Aisle: Twenty Years Later
2019-04-09 · by Anya Johanna DeNiro
Blog / Columns
Aisle by Sam Barlow is one of the foundations of post-Infocom interactive fiction. This isn’t just from the impact on other one-move games, such as Pick Up the Phone Booth and Aisle (played for laughs), or Rematch (played for puzzles), or even more recent games like Midnight. Swordfight. that take the one-move conceit and expand upon the time frame elliptically. These games are all definitely using Aisle as a call back, and the one-move game that disrupts expectations can an important tool in the IF writer’s toolbox.
(And if you haven’t played Aisle before, do yourself a favor and give yourself twenty minutes or so to dig into it.)
No player, even in the most open sandbox world, can do everything they want. But here, in this shopping aisle—for one moment at least—there is freedom.
Aisle’s emotional core comes from the exhaustion of all possibilities. This is a root gameplay experience of parser games from the beginning—in a puzzle-based game, if you’re stuck, the hints recommend that, perhaps, you haven’t tried the right command. When this becomes an unpleasant, frustrating experience it becomes a “guess the verb” problem. But all parser games, to an extent, are guess the verb games, unless (in a version of minimalism on another axis), most of the commands themselves are stripped away. But in Aisle, this becomes a rich set of possibilities. Because it is one glimmering moment in time, one that can also stretch back into the past through memory recall, it invites the player to try everything. And it duly rewards the player with rich bits of story with seemingly throwaway commands (“jump” is particularly harrowing). By making Aisle so dense with story in its “default” responses, more elegantly than most games that have become before or after, it hints at the freedom of a gaming environment that is, by definition, about constraint. No player, even in the most open sandbox world, can do everything they want. But here, in this shopping aisle—for one moment at least—there is freedom.
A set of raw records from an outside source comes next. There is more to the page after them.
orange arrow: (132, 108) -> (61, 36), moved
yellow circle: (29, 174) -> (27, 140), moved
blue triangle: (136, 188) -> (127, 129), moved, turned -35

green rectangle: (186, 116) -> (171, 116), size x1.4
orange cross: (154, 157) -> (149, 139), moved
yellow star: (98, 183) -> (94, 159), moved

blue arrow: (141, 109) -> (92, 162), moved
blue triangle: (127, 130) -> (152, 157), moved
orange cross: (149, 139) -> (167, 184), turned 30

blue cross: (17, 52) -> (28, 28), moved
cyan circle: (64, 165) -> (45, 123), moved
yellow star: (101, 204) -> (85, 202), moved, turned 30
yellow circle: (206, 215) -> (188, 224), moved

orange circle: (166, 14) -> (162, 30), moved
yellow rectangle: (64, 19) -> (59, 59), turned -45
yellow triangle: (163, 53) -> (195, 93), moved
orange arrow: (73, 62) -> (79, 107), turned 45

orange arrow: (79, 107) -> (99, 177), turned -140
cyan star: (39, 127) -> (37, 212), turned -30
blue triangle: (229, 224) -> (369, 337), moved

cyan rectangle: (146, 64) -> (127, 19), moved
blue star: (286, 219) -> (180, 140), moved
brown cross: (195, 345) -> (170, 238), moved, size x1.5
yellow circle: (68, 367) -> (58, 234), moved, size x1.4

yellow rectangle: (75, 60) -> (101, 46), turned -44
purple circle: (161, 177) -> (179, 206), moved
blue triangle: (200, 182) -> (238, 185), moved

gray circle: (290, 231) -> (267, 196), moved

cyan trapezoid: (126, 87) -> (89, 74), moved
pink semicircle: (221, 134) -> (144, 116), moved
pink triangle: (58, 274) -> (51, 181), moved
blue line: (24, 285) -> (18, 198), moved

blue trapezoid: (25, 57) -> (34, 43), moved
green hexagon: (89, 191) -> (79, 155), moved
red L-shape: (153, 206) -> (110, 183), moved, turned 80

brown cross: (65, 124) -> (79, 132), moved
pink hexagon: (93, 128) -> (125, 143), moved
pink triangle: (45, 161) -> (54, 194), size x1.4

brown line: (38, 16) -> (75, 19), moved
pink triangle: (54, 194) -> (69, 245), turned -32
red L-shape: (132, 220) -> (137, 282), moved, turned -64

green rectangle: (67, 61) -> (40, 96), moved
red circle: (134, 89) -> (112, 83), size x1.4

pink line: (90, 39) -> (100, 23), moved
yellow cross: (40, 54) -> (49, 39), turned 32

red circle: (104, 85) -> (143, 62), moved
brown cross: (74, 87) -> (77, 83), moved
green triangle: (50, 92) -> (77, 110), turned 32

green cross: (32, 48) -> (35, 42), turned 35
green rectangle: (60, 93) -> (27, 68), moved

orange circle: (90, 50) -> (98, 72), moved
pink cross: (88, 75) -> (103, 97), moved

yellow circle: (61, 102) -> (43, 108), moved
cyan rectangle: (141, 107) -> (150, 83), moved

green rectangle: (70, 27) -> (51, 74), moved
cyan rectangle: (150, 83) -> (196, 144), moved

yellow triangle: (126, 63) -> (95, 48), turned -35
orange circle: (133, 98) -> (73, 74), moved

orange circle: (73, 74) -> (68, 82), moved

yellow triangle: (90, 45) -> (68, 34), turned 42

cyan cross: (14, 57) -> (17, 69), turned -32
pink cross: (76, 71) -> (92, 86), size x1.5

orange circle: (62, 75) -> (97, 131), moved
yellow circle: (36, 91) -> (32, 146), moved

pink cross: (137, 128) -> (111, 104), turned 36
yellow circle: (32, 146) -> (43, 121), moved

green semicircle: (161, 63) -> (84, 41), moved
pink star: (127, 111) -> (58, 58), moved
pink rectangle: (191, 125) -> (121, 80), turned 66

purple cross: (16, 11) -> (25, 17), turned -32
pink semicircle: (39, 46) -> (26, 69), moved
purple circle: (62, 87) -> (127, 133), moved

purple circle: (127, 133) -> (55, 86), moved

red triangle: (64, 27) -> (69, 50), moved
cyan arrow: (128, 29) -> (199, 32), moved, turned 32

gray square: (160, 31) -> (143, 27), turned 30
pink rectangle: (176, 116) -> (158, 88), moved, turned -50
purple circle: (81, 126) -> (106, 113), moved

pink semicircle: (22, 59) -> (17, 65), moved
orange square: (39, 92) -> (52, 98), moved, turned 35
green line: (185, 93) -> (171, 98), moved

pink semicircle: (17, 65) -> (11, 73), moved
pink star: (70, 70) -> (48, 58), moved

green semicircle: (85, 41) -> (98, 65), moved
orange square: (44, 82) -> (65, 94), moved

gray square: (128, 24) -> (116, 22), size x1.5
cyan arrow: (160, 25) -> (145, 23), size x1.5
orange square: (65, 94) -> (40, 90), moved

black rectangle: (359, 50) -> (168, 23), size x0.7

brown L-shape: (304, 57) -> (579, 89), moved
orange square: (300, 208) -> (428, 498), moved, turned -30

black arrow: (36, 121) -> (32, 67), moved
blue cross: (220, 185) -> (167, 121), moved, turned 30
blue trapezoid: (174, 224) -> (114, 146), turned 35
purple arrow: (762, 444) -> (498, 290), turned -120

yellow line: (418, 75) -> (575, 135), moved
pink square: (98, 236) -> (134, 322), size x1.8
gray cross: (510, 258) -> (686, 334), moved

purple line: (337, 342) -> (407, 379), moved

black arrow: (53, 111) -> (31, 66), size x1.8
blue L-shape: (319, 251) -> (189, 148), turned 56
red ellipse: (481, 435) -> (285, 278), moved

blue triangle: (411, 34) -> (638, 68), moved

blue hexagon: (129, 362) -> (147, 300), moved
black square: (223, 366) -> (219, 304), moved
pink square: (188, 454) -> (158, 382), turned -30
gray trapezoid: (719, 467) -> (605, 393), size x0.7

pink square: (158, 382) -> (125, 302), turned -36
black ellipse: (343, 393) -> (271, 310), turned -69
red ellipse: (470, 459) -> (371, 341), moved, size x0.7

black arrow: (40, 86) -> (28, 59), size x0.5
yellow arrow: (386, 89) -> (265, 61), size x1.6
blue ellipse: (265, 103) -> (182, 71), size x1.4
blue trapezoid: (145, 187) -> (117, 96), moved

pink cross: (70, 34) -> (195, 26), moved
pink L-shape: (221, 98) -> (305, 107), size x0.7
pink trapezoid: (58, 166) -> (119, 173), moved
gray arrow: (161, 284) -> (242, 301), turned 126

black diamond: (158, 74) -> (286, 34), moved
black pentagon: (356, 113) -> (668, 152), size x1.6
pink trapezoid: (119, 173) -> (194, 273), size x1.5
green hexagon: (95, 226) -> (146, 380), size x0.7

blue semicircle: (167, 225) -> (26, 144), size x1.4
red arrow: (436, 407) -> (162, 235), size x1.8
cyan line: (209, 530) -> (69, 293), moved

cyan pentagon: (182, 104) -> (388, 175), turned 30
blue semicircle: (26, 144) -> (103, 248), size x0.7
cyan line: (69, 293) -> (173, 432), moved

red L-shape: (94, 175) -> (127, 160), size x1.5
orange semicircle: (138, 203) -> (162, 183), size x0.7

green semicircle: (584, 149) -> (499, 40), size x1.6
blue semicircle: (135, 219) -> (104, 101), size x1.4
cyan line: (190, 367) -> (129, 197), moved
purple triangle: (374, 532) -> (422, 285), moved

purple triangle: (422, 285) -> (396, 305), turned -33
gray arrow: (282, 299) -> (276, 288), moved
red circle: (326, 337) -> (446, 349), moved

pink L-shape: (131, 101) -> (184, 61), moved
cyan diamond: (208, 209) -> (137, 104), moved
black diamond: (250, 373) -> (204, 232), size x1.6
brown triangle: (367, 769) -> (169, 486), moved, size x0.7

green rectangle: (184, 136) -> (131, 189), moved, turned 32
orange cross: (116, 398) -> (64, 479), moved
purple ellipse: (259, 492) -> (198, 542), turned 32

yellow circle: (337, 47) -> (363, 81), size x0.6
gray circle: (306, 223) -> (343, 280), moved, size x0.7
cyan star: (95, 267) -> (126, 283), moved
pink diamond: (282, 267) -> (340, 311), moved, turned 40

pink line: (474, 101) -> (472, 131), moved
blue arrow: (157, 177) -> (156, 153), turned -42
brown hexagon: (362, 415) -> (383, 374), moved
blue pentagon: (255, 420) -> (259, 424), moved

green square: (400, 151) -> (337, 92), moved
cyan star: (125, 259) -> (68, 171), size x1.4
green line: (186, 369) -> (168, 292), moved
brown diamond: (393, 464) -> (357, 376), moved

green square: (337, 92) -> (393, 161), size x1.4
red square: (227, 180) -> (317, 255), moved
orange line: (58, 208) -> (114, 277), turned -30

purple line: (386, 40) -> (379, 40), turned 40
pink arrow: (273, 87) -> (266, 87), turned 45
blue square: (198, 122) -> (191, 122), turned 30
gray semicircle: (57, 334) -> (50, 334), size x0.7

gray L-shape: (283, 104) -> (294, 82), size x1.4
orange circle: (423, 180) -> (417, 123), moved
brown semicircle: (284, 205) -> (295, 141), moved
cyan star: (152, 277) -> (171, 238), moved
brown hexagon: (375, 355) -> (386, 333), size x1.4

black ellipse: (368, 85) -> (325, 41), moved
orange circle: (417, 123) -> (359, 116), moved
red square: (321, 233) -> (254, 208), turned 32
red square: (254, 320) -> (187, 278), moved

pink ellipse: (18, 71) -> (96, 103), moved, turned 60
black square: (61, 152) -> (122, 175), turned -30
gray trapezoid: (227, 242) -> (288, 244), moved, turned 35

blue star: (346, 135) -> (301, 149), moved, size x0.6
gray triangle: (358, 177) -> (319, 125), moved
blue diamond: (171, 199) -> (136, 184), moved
Aside from the one-move conceit, I think Aisle also points towards a greater shift in design philosophy, in a much more expansive view of what interactive fiction could be. Almost in spite of itself, it is like an alternate-reality version of a mobile game before the entire architecture of mobile gaming was even invented. (Of course, interactive fiction was available on handheld platforms like the Palm Pad and the Apple Newton long before the iPhone.) While still a parser game, and the tactile sensation of typing in the various commands lends a lot to the context of each move (compared to clicking or touching a series of choices), the experience of time in the game feels similar to a game that you might play for a few minutes while waiting for the train—one in which you can get a complete experience.
The fact that this experience is deeply touching and emotionally reaving once the entire mosaic of Aisle’s protagonist comes into view is more an indictment of what mobile gaming has failed to become (with notable exceptions), rather than making Aisle seem dated or out of touch.